Down the Drain
The leads put so much of themselves in this new play that it transcends fiction
Reviewed by Barry Pineo, Fri., Aug. 19, 2011
Down the Drain
Hyde Park Theatre, 511 W. 43rd, 479-7529
Through Aug. 28
Running time: 2 hr., 20 min.
See this latest effort from Imagine That Productions only if you wish to guffaw. I refer to that uncontrollable laugh that comes not just from the bottom but from beneath your belly – from your very center, pulsing out in abundance, so that every time you think it's over, you laugh so hard that it infects others. And they laugh because you're laughing.
See Down the Drain because you will find so many reasons to laugh. For while A. John Boulanger's original script is most certainly funny in the "ha-ha" sense of that word, it's also funny in the "isn't that strange" sense, and funny in the "that makes me feel kinda weird" sense. Some of the most profound and original laughs come not from the "ha-ha" but from the "ho-ho, whoa, I can't believe I just heard that."
So here's the setup: The Thursday opening night had to be postponed a day, so I saw the show the following night, and it had a very full house with a very friendly audience. And I mention that very specifically, for this show is not just any other show. The leading performers are Martin Burke and Meredith McCall, who have performed together in Austin countless times (really, they couldn't even tell you how many) during the last 15 years or so, including, and most notably for Boulanger, the successful House of Several Stories in 2009. So at some point – and I'm mostly surmising here – Boulanger decided to get Burke and McCall together and write a play just for the two of them.

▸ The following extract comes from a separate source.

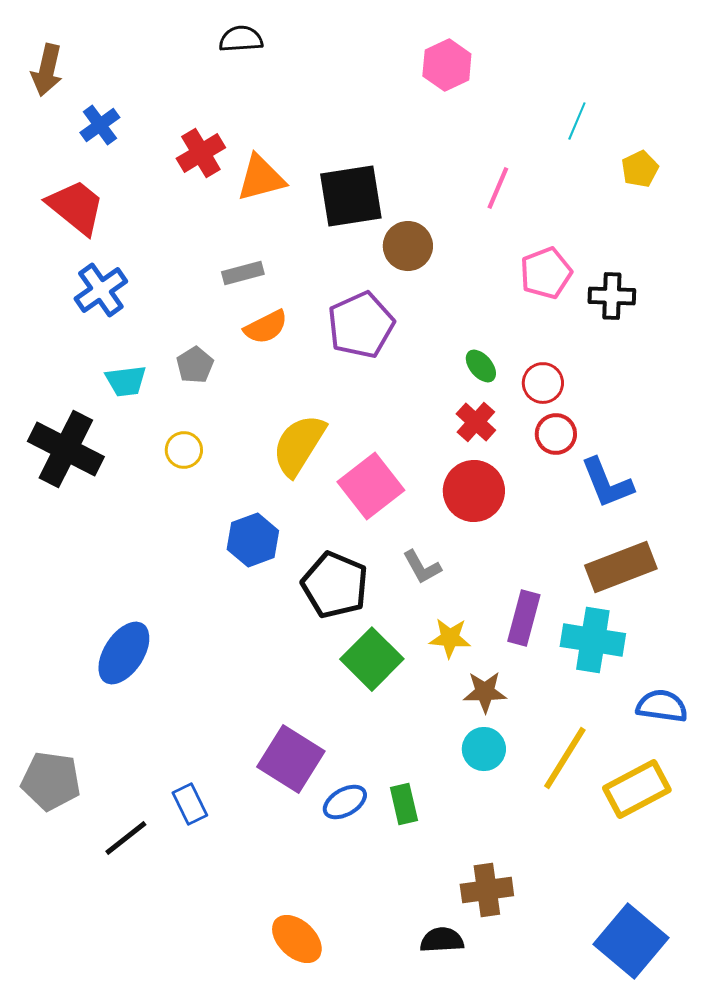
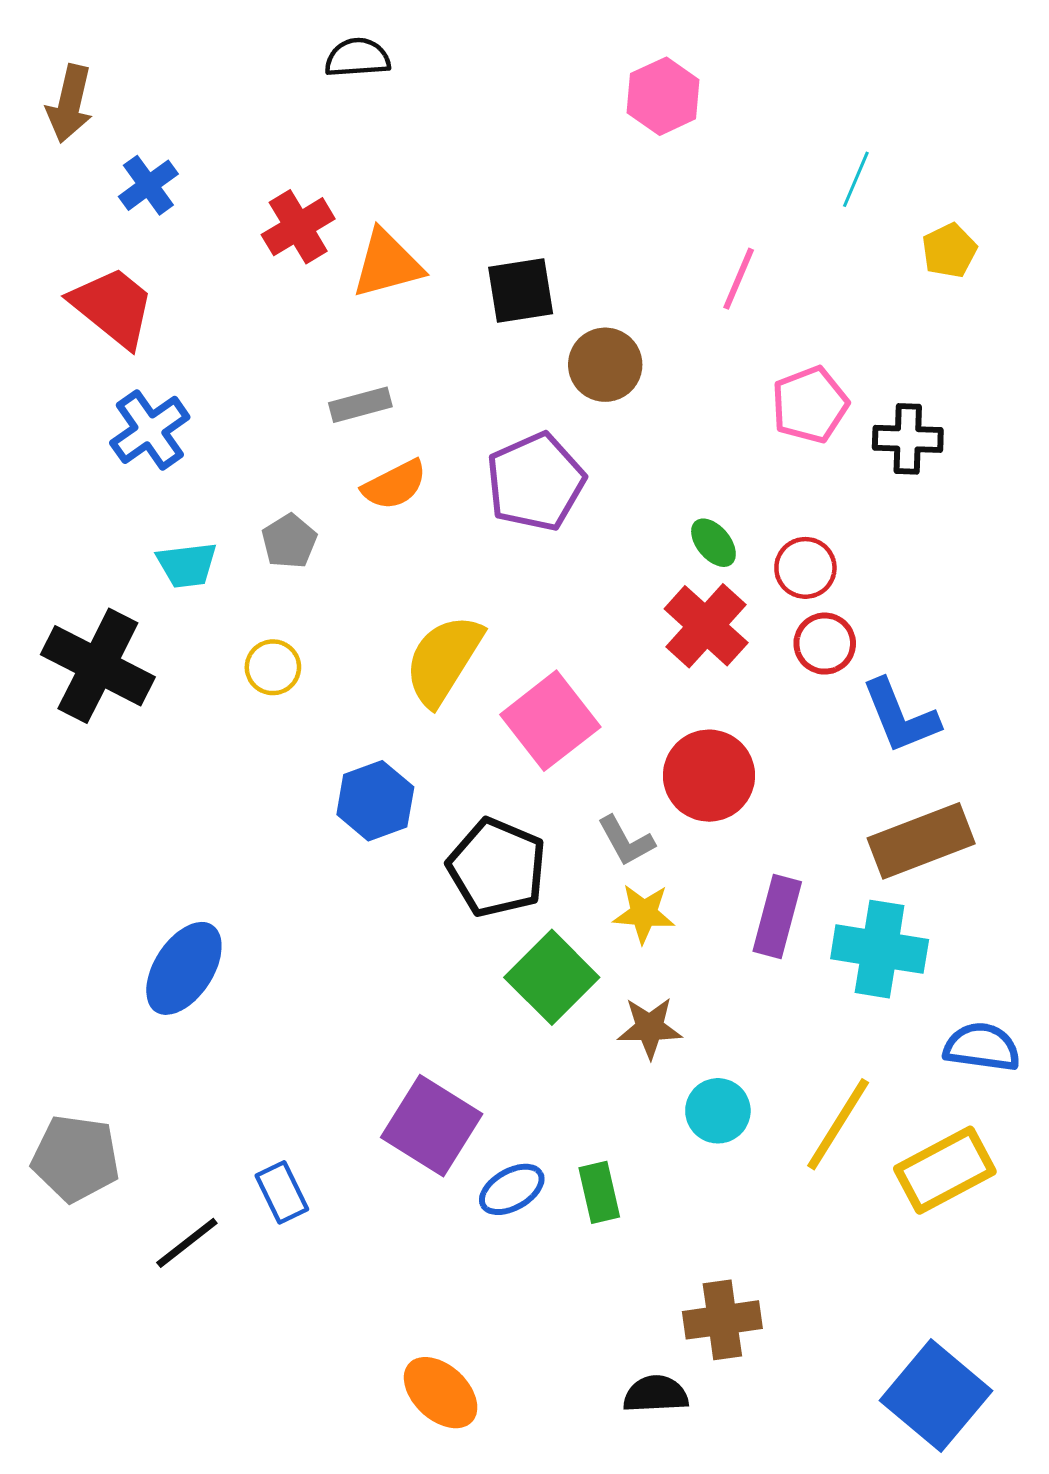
black square: (351, 196) -> (521, 291), size x0.7
red cross: (476, 422) -> (706, 626), size x1.4
red circle: (474, 491) -> (709, 776), moved
yellow star: (450, 638) -> (644, 914), moved
brown star: (485, 692) -> (650, 1028), moved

Now, while you could keep the biography out of this, it would do a disservice to the entire experience – especially watching this play with these particular actors and this particular audience. For while Boulanger's play works wonderfully on a purely scripted level – the absurdly wacky story of a man in New York ostensibly trapped in his bathroom with all the vodka he can drink and scads of multicolored pills he consumes on a regularly scheduled basis, interacting with a woman in Utah through the medium of his (really clean) toilet – it also works on a personal level for anyone who's experienced Burke's and McCall's performances, which is most likely anyone who's been to the theatre in Austin during the last decade and a half. Suffice it to say that much biography is worked into this sweetly twisted script, as well as room for the two other actors in the show – the delightfully schizophrenic Breanna Stogner and the tannin-dry Judd Farris – to steal huge chunks of scenes.

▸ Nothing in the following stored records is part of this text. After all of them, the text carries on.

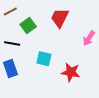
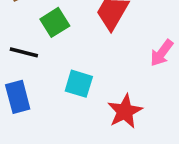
red star: (71, 72) -> (125, 111), turned 30

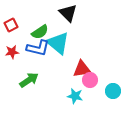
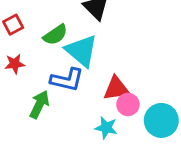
blue L-shape: (38, 48) -> (67, 80), moved
green arrow: (29, 80) -> (39, 104), turned -30
cyan circle: (113, 91) -> (161, 120), size x1.5

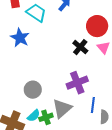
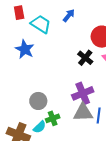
gray triangle: (62, 108) -> (83, 112), moved, turned 40
green cross: (46, 117) -> (53, 118), moved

But no one can truly steal the show, because Boulanger built it very much for these four actors. Remove any one of them and the whole would suffer greatly. But it's built especially for Burke and McCall – perhaps Burke most of all – because these two put so much of themselves and their relationship onstage that the production transcends its fiction and reaches the level of the utterly personal, the utterly relevant, the utterly vulnerable. This is true of this audience more than any other because my bet is that everyone else watching, like me, was acquainted intimately with at least one of the performers. And we all knew the risks. And we all breathed in those risks as we watched and were as vulnerable in our own ways as the actors. And because it was and is successful, the risks of both the players and the watchers paid off – both with each other in a group and in our utterly personal ways.
And thus we collectively demonstrated the pure beauty and unique truth of the live theatrical experience.